■ Exercise directions ■
Quote exactly and only this range of lines in the data below: the line that holds "Messine à Marseille Bus" to the line that holds "Ir a la lista de temas", both included.

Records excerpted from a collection
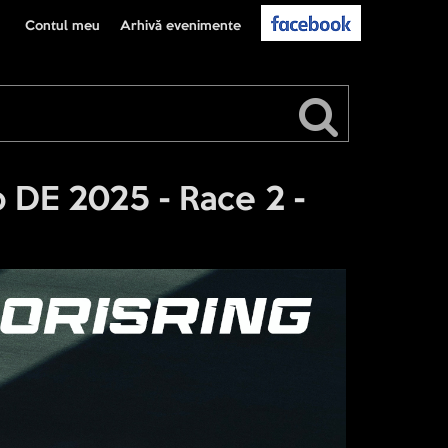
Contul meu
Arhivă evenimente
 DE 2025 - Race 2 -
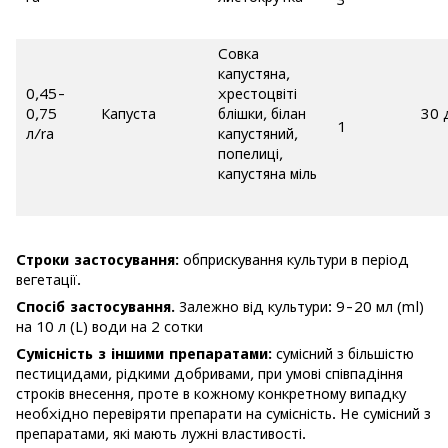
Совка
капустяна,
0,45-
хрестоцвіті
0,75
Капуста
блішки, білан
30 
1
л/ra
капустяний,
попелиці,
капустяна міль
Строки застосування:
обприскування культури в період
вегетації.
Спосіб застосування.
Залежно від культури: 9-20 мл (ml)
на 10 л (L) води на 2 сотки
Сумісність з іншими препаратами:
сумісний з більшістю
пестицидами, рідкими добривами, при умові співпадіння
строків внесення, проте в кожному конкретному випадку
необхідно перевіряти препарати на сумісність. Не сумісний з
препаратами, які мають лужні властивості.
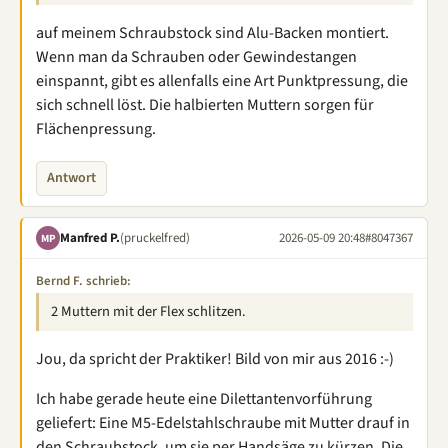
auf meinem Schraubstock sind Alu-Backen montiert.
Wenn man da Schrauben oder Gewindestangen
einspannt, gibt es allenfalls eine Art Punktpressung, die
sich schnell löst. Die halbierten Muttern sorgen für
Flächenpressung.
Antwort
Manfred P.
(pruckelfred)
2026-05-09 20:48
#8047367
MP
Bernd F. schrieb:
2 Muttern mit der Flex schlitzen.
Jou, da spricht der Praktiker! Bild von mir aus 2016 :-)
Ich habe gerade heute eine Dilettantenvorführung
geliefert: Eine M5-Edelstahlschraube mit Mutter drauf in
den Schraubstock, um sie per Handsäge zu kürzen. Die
---
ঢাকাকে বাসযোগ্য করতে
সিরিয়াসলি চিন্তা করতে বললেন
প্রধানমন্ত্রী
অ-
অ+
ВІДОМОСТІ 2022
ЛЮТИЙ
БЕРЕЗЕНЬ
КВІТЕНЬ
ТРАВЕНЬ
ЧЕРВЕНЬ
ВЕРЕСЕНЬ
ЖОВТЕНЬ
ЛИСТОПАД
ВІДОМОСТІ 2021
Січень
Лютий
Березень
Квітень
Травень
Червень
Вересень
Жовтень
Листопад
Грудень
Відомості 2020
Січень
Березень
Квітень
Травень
* * *
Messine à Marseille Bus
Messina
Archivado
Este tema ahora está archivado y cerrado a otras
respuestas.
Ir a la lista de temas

■ Expected answer ■
Messine à Marseille Bus
Messina
Archivado
Este tema ahora está archivado y cerrado a otras
respuestas.
Ir a la lista de temas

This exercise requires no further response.